Dieu construit, paradoxalement, sur nos pauvretés, même si la raison humaine prétend le contraire. Nous appartenons à une civilisation qui ne glorifie que le meilleur, le premier, le numéro un… en politique, en sport, en carrière! C’est la loi du plus fort. L’évangile, par contre, est une Bonne Nouvelle pour tous mais particulièrement pour celles et pour ceux qui ne sont pas les meilleurs, qui éprouvent toutes sortes de difficultés : les malades, les faibles, les rejetés, les derniers de l’équipe, les exclus.
Nous subissons tous des échecs dans nos projets personnels, dans les études, le mariage, la carrière, l’éducation des enfants. Notre santé est précaire, nous avons des addictions, des limites, des faiblesses.

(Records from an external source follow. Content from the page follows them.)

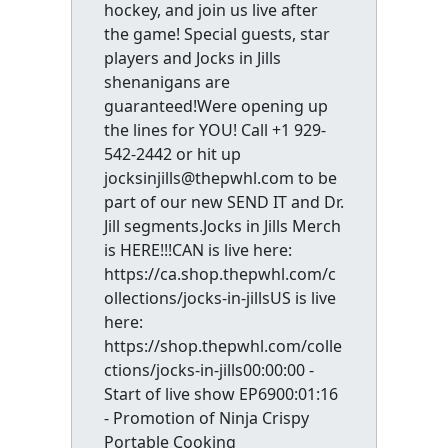
hockey, and join us live after
the game! Special guests, star
players and Jocks in Jills
shenanigans are
guaranteed!Were opening up
the lines for YOU! Call +1 929-
542-2442 or hit up
jocksinjills@thepwhl.com to be
part of our new SEND IT and Dr.
Jill segments.Jocks in Jills Merch
is HERE!!!CAN is live here:
https://ca.shop.thepwhl.com/c
ollections/jocks-in-jillsUS is live
here:
https://shop.thepwhl.com/colle
ctions/jocks-in-jills00:00:00 -
Start of live show EP6900:01:16
- Promotion of Ninja Crispy
Portable Cooking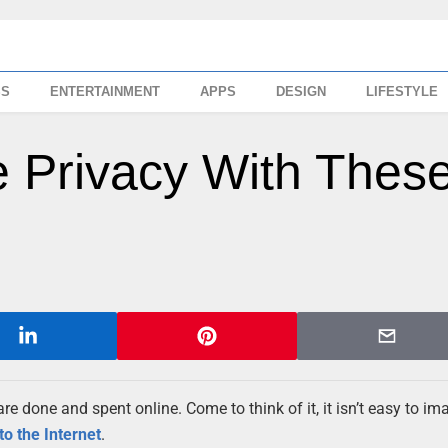
SS
ENTERTAINMENT
APPS
DESIGN
LIFESTYLE
e Privacy With Thes
re done and spent online. Come to think of it, it isn’t easy to im
to the Internet
.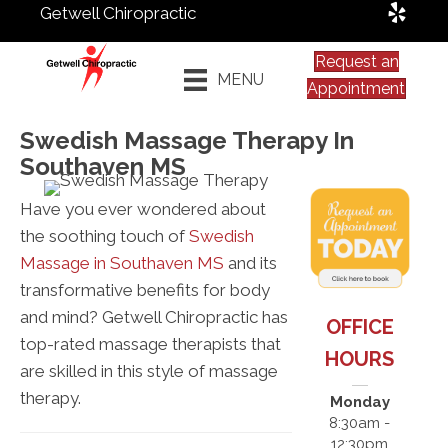
Getwell Chiropractic
Request an
MENU
Appointment
Swedish Massage Therapy In
Southaven MS
Have you ever wondered about
the soothing touch of
Swedish
Massage in Southaven MS
and its
transformative benefits for body
and mind? Getwell Chiropractic has
OFFICE
top-rated massage therapists that
HOURS
are skilled in this style of massage
therapy.
Monday
8:30am -
12:30pm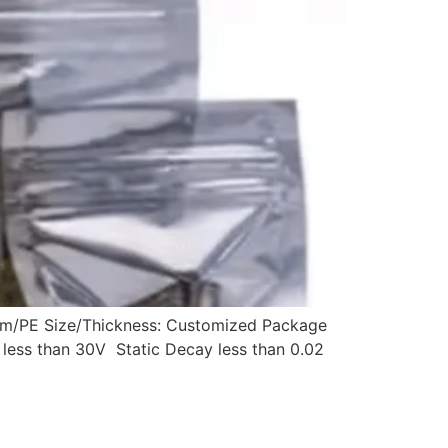
num/PE Size/Thickness: Customized Package
g less than 30V Static Decay less than 0.02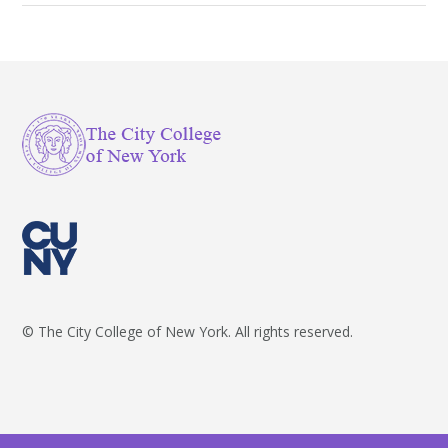
© The City College of New York. All rights reserved.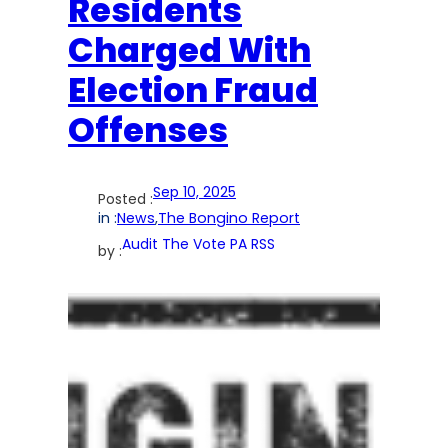
Residents
Charged With
Election Fraud
Offenses
Sep 10, 2025
Posted :
in :
News
,
The Bongino Report
Audit The Vote PA RSS
by :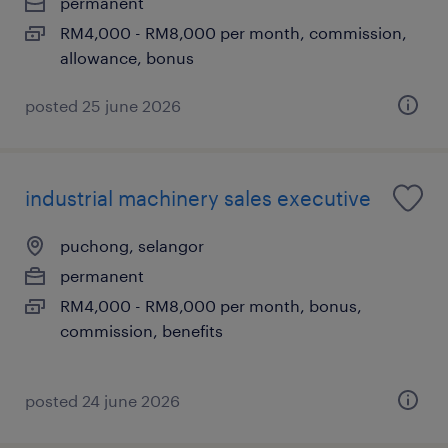
permanent
RM4,000 - RM8,000 per month, commission,
allowance, bonus
posted 25 june 2026
industrial machinery sales executive
puchong, selangor
permanent
RM4,000 - RM8,000 per month, bonus,
commission, benefits
posted 24 june 2026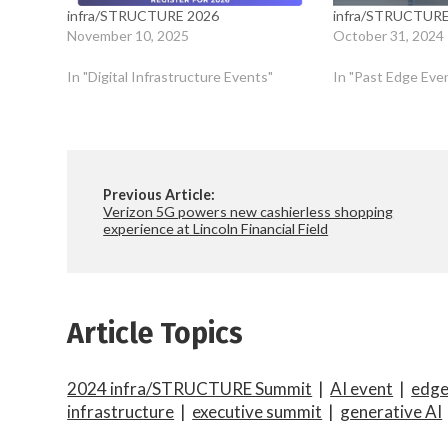
infra/STRUCTURE 2026
infra/STRUCTURE
November 10, 2025
October 31, 2024
In "Digital Infrastructure Events"
In "Past Edge Eve
Previous Article:
Verizon 5G powers new cashierless shopping
experience at Lincoln Financial Field
Article Topics
2024 infra/STRUCTURE Summit
|
AI event
|
edg
infrastructure
|
executive summit
|
generative AI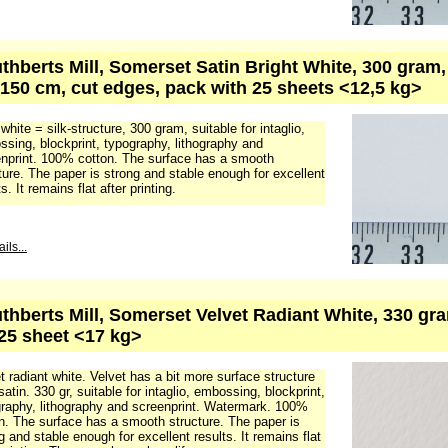
uthberts Mill, Somerset Satin Bright White, 300 gram
 150 cm, cut edges, pack with 25 sheets <12,5 kg>
 white = silk-structure, 300 gram, suitable for intaglio,
sing, blockprint, typography, lithography and
nprint. 100% cotton. The surface has a smooth
ture. The paper is strong and stable enough for excellent
s. It remains flat after printing.
ils...
uthberts Mill, Somerset Velvet Radiant White, 330 gra
25 sheet <17 kg>
t radiant white. Velvet has a bit more surface structure
satin. 330 gr, suitable for intaglio, embossing, blockprint,
raphy, lithography and screenprint. Watermark. 100%
n. The surface has a smooth structure. The paper is
g and stable enough for excellent results. It remains flat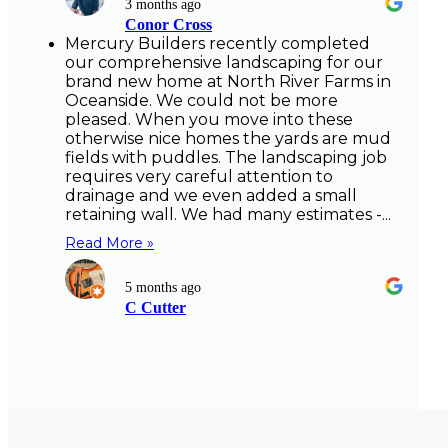
3 months ago
Conor Cross
Mercury Builders recently completed
our comprehensive landscaping for our
brand new home at North River Farms in
Oceanside. We could not be more
pleased. When you move into these
otherwise nice homes the yards are mud
fields with puddles. The landscaping job
requires very careful attention to
drainage and we even added a small
retaining wall. We had many estimates -...
Read More »
5 months ago
C Cutter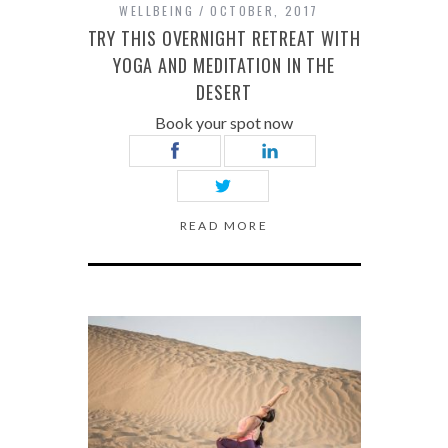
WELLBEING
OCTOBER, 2017
TRY THIS OVERNIGHT RETREAT WITH
YOGA AND MEDITATION IN THE
DESERT
Book your spot now
READ MORE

L’échec peut venir de différentes directions. Dans le texte d’aujour’hui, il est le résultat de la prédication des valeurs du Royaume. Un message de vérité, d’amour, de justice, de paix est rarement bien reçu et soulève souvent l’opposition, l’hostilité, la haine et la violence! De nombreux artisans de paix en sont les témoins : Martin Luther King qui défendait les droits des minorités; Ghandi, un Hindou qui s’était lié d’amitié avec les Musulmans; Dietrich Bonhöffer, un pasteur protestant, pendu par les S.S. parce qu’il s’opposait à l’extermination des Juifs et combattait la politique de mort d’Adolf Hitler; Mgr. Romero qui dénonçait l’exploitation des plus pauvres. Ce dernier est mort assassiné, alors qu’il célébrait l’eucharistie.
Helder Camara a parcouru le monde comme messager de la paix et de la fraternité; Mère Teresa apportait aux malades et aux démunis un peu de réconfort et de chaleur humaine; Jean Vanier, grâce aux Foyers de «l’Arche», proclame la grandeur des petits, des handicapées, des sans-défenses; Mgr Desmond Tutu lutte pour la libération de son peuple et combat toutes les discriminations et toutes les injustices.
Des organismes comme Amnistie Internationale, Développement et Paix, Green Peace, Médecins sans frontières dénoncent les injustices et font prendre conscience de la grande misère de notre monde.
Voilà pour nous des exemples de personnes et d’organismes engagés, qu’il nous faut non seulement admirer mais nous efforcer d’imiter.
Le cardinal Daneels disait que notre époque pouvait être caractérisée par l’apparition de «l’homme sans vocation». Selon lui, on ne conçoit plus de réels projets d’avenir. Ceux que l’on choisi restent inscrits dans le cadre étroit de l’instant présent : confort économique, satisfaction des besoins sentimentaux, sécurité à la maison et au travail, liberté absolue... Contrairement à ces objectifs très personnels et souvent très égoïstes, la vraie vocation de l’être humain est d’être au service des autres. Elle est communautaire et fraternelle et donne un sens à la vie.
Nous trouvons facilement des excuses pour ne pas aider les autres : nous n’avons pas de charismes spéciaux, nous ne sommes pas membre d’une communauté religieuse, nous sommes trop occupés avec notre travail et notre famille, etc. Servir n’est pas réservé aux religieux ou aux organismes de bienfaisance. Jean Vanier, Raoul Follereau, Nelson Mandela, sont des laïcs qui ressemblent à chacun de nous, mais ils ont eu le courage de s’engager et d’aider les plus démunis! Pour être au service des autres, nous n’avons pas besoin d’être des gens exceptionnels.
L’évangile de ce dimanche nous invite à réfléchir sur nos échecs, ce qui peut nous offrir l’occasion de nous accepter nous-mêmes, de grandir dans l’estime de soi, et de faire croître notre foi. Nous pouvons alors passer à l’action, au service de ceux et celles qui ont besoin d’aide.